### PROBLEM DETAILS:
Your reply is to be the lines below, exactly as written, with images omitted.
### DATA PROVIDED
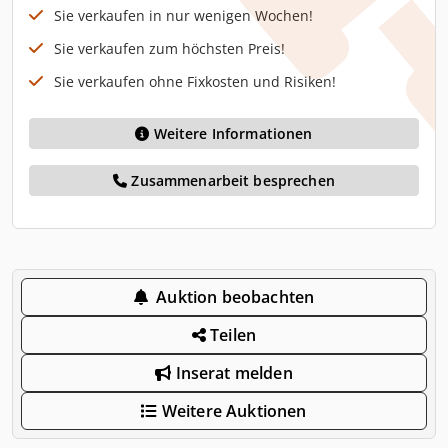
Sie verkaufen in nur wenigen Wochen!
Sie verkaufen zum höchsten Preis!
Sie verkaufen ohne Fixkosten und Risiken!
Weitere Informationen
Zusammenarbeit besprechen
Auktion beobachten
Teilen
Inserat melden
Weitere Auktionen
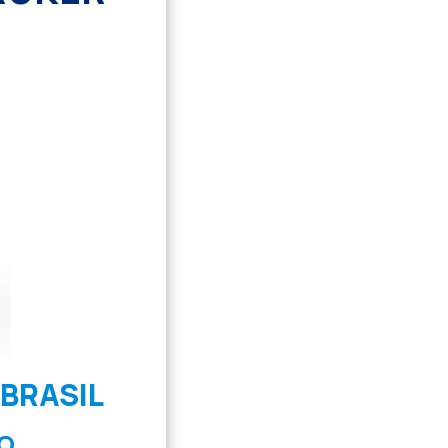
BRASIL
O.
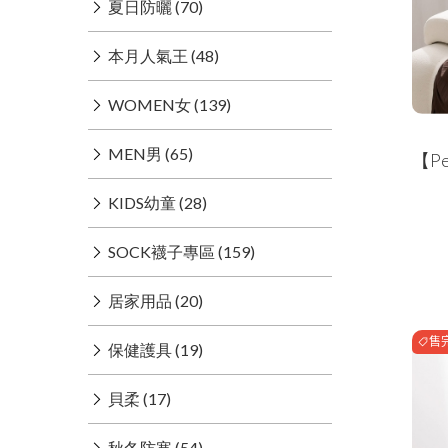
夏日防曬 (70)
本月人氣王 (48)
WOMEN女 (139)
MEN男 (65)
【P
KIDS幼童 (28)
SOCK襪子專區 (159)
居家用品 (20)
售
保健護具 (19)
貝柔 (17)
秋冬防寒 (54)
######
### EXERCISE ANSWER:
Sie verkaufen in nur wenigen Wochen!
Sie verkaufen zum höchsten Preis!
Sie verkaufen ohne Fixkosten und Risiken!
Weitere Informationen
Zusammenarbeit besprechen
Auktion beobachten
Teilen
Inserat melden
Weitere Auktionen
BRASIL
O.
夏日防曬 (70)
本月人氣王 (48)
WOMEN女 (139)
MEN男 (65)
【P
KIDS幼童 (28)
SOCK襪子專區 (159)
居家用品 (20)
售
保健護具 (19)
貝柔 (17)
秋冬防寒 (54)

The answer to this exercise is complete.